**Problem details**
When you transcribe the lines below, keep every word the same and leave the pictures behind.

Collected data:
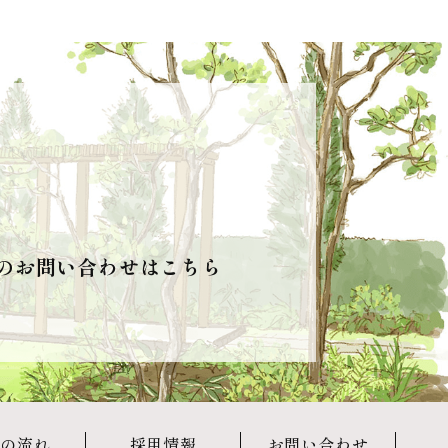
のお問い合わせはこちら
の流れ
採用情報
お問い合わせ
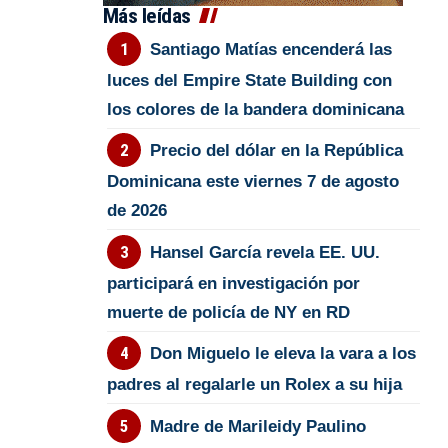
Más leídas
Santiago Matías encenderá las
luces del Empire State Building con
los colores de la bandera dominicana
Precio del dólar en la República
Dominicana este viernes 7 de agosto
de 2026
Hansel García revela EE. UU.
participará en investigación por
muerte de policía de NY en RD
Don Miguelo le eleva la vara a los
padres al regalarle un Rolex a su hija
Madre de Marileidy Paulino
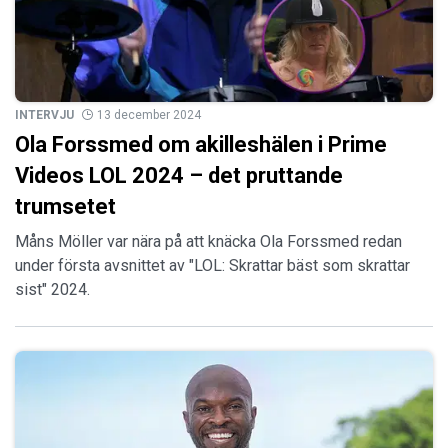
INTERVJU
13 december 2024
Ola Forssmed om akilleshälen i Prime
Videos LOL 2024 – det pruttande
trumsetet
Måns Möller var nära på att knäcka Ola Forssmed redan
under första avsnittet av "LOL: Skrattar bäst som skrattar
sist" 2024.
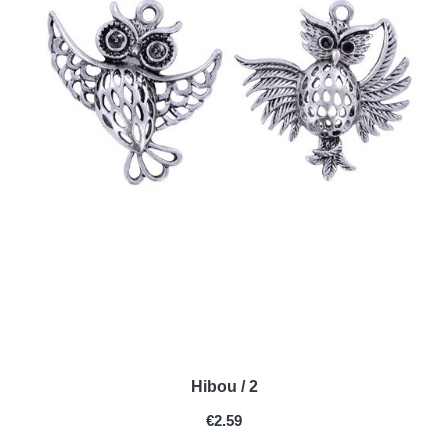
Hibou / 2
PRICE
€2.59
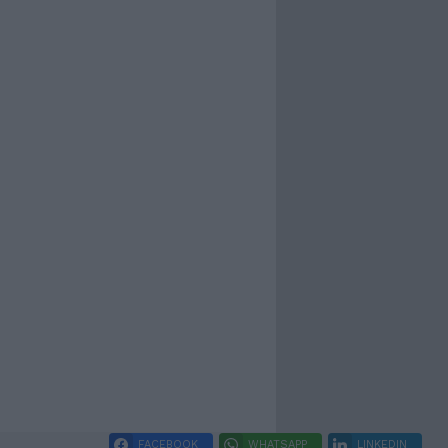
FACEBOOK
WHATSAPP
LINKEDIN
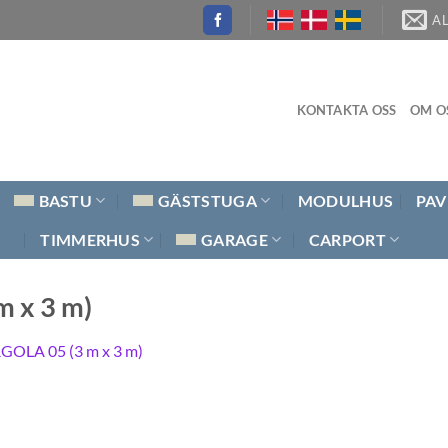
A
KONTAKTA OSS
OM O
BASTU
GÄSTSTUGA
MODULHUS
PAV
TIMMERHUS
GARAGE
CARPORT
m x 3 m)
GOLA 05 (3 m x 3 m)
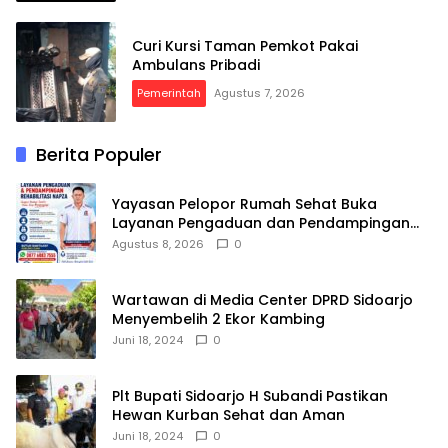
Curi Kursi Taman Pemkot Pakai
Ambulans Pribadi
Pemerintah
Agustus 7, 2026
Berita Populer
Yayasan Pelopor Rumah Sehat Buka
Layanan Pengaduan dan Pendampingan
Rehabilitasi NAPZA 24 Jam
Agustus 8, 2026
0
Wartawan di Media Center DPRD Sidoarjo
Menyembelih 2 Ekor Kambing
Juni 18, 2024
0
Plt Bupati Sidoarjo H Subandi Pastikan
Hewan Kurban Sehat dan Aman
Juni 18, 2024
0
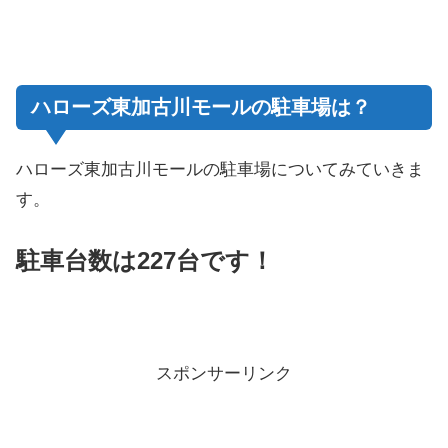
ハローズ東加古川モールの駐車場は？
ハローズ東加古川モールの駐車場についてみていきま
す。
駐車台数は227台です！
スポンサーリンク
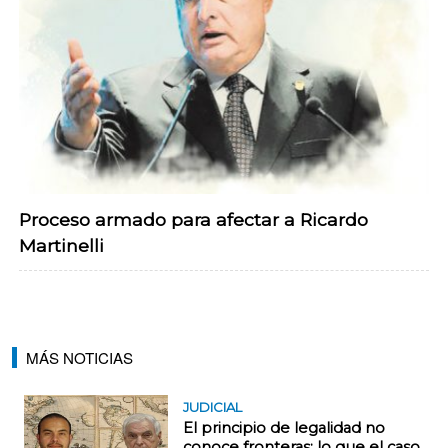
Proceso armado para afectar a Ricardo
Martinelli
MÁS NOTICIAS
JUDICIAL
El principio de legalidad no
conoce fronteras: lo que el caso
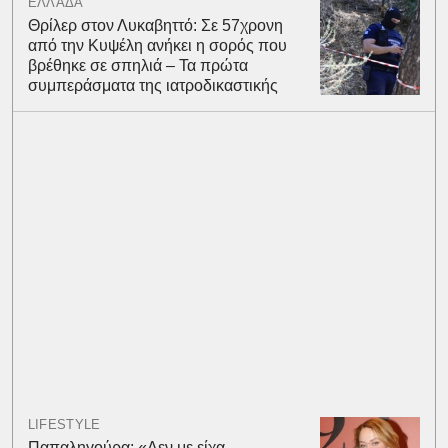
ΕΛΛΑΔΑ
Θρίλερ στον Λυκαβηττό: Σε 57χρονη
από την Κυψέλη ανήκει η σορός που
βρέθηκε σε σπηλιά – Τα πρώτα
συμπεράσματα της ιατροδικαστικής
LIFESTYLE
Παπαληγούρα: «Δεν με είχα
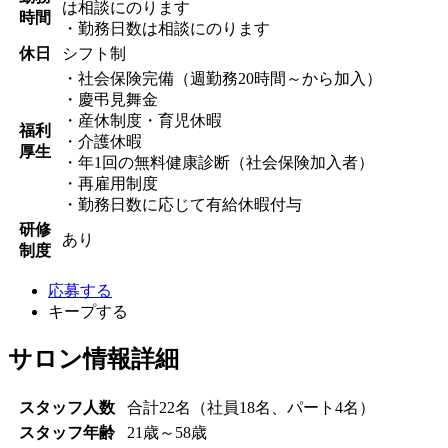
は相談にのります
時間
・勤務日数は相談にのります
休日
シフト制
・社会保険完備（週勤務20時間～から加入）
・慶弔見舞金
・産休制度・育児休暇
福利
・介護休暇
厚生
・年1回の無料健康診断（社会保険加入者）
・再雇用制度
・勤務日数に応じて有給休暇付与
研修
あり
制度
応募する
キープする
サロン情報詳細
スタッフ人数
合計22名（社員18名、パート4名）
スタッフ年齢
21歳～58歳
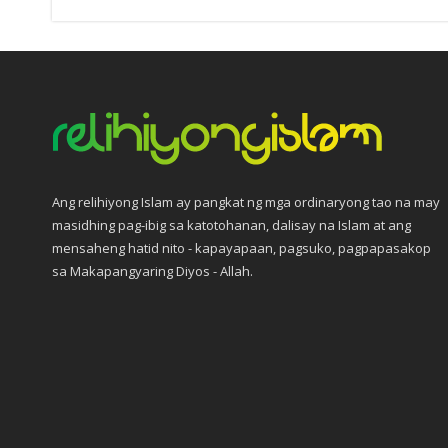
Ang relihiyong Islam ay pangkat ng mga ordinaryong tao na may
masidhing pag-ibig sa katotohanan, dalisay na Islam at ang
mensaheng hatid nito - kapayapaan, pagsuko, pagpapasakop
sa Makapangyaring Diyos - Allah.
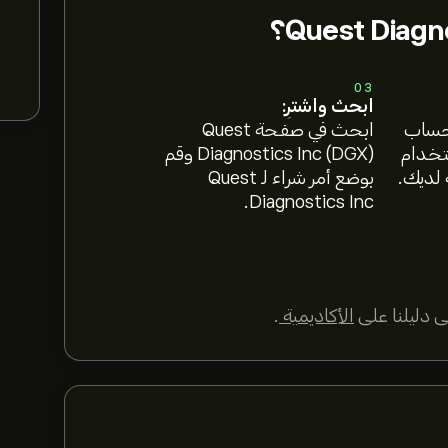
03
ابحث واشترِ:
 حساب
ابحث في صفحة Quest
ستخدام
Diagnostics Inc (DGX) وقم
 لديك.
بوضع أمر شراء لـ Quest
Diagnostics Inc.
 دليلنا على
الأكاديمية
.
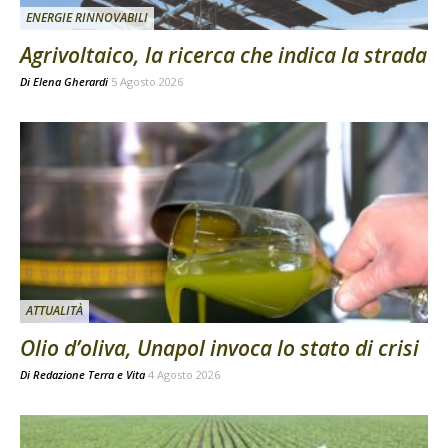
ENERGIE RINNOVABILI
Agrivoltaico, la ricerca che indica la strada
Di
Elena Gherardi
5 Agosto 2026
ATTUALITÀ
Olio d’oliva, Unapol invoca lo stato di crisi
Di
Redazione Terra e Vita
4 Agosto 2026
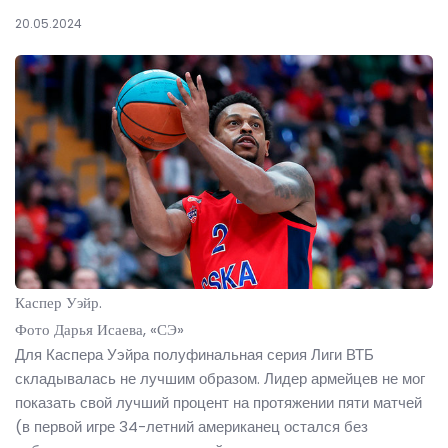
20.05.2024
Каспер Уэйр.
Фото Дарья Исаева, «СЭ»
Для Каспера Уэйра полуфинальная серия Лиги ВТБ
складывалась не лучшим образом. Лидер армейцев не мог
показать свой лучший процент на протяжении пяти матчей
(в первой игре 34-летний американец остался без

**Finished task**
のお問い合わせはこちら
の流れ
採用情報
お問い合わせ
Más leídas
Santiago Matías encenderá las
luces del Empire State Building con
los colores de la bandera dominicana
Precio del dólar en la República
Dominicana este viernes 7 de agosto
de 2026
Hansel García revela EE. UU.
participará en investigación por
muerte de policía de NY en RD
Don Miguelo le eleva la vara a los
padres al regalarle un Rolex a su hija
Madre de Marileidy Paulino
INTERVJU
13 december 2024
Ola Forssmed om akilleshälen i Prime
Videos LOL 2024 – det pruttande
trumsetet
Måns Möller var nära på att knäcka Ola Forssmed redan
under första avsnittet av "LOL: Skrattar bäst som skrattar
sist" 2024.
Hibou / 2
PRICE
€2.59
FACEBOOK
WHATSAPP
LINKEDIN
A
KONTAKTA OSS
OM O
BASTU
GÄSTSTUGA
MODULHUS
PAV
TIMMERHUS
GARAGE
CARPORT
m x 3 m)
GOLA 05 (3 m x 3 m)
Curi Kursi Taman Pemkot Pakai
Ambulans Pribadi
Pemerintah
Agustus 7, 2026
Berita Populer
Yayasan Pelopor Rumah Sehat Buka
Layanan Pengaduan dan Pendampingan
Rehabilitasi NAPZA 24 Jam
Agustus 8, 2026
0
Wartawan di Media Center DPRD Sidoarjo
Menyembelih 2 Ekor Kambing
Juni 18, 2024
0
Plt Bupati Sidoarjo H Subandi Pastikan
Hewan Kurban Sehat dan Aman
Juni 18, 2024
0
ハローズ東加古川モールの駐車場は？
ハローズ東加古川モールの駐車場についてみていきま
す。
駐車台数は227台です！
スポンサーリンク
Proceso armado para afectar a Ricardo
Martinelli
MÁS NOTICIAS
JUDICIAL
El principio de legalidad no
conoce fronteras: lo que el caso
ΕΛΛΑΔΑ
Θρίλερ στον Λυκαβηττό: Σε 57χρονη
από την Κυψέλη ανήκει η σορός που
βρέθηκε σε σπηλιά – Τα πρώτα
συμπεράσματα της ιατροδικαστικής
LIFESTYLE
Παπαληγούρα: «Δεν με είχα
は相談にのります
時間
・勤務日数は相談にのります
休日
シフト制
・社会保険完備（週勤務20時間～から加入）
・慶弔見舞金
・産休制度・育児休暇
福利
・介護休暇
厚生
・年1回の無料健康診断（社会保険加入者）
・再雇用制度
・勤務日数に応じて有給休暇付与
研修
あり
制度
応募する
キープする
サロン情報詳細
スタッフ人数
合計22名（社員18名、パート4名）
スタッフ年齢
21歳～58歳
Ang relihiyong Islam ay pangkat ng mga ordinaryong tao na may
masidhing pag-ibig sa katotohanan, dalisay na Islam at ang
mensaheng hatid nito - kapayapaan, pagsuko, pagpapasakop
sa Makapangyaring Diyos - Allah.
03
ابحث واشترِ:
 حساب
ابحث في صفحة Quest
ستخدام
Diagnostics Inc (DGX) وقم
 لديك.
بوضع أمر شراء لـ Quest
Diagnostics Inc.
 دليلنا على
الأكاديمية
.
ENERGIE RINNOVABILI
Agrivoltaico, la ricerca che indica la strada
Di
Elena Gherardi
5 Agosto 2026
ATTUALITÀ
Olio d’oliva, Unapol invoca lo stato di crisi
Di
Redazione Terra e Vita
4 Agosto 2026
20.05.2024
Каспер Уэйр.
Фото Дарья Исаева, «СЭ»
Для Каспера Уэйра полуфинальная серия Лиги ВТБ
складывалась не лучшим образом. Лидер армейцев не мог
показать свой лучший процент на протяжении пяти матчей
(в первой игре 34-летний американец остался без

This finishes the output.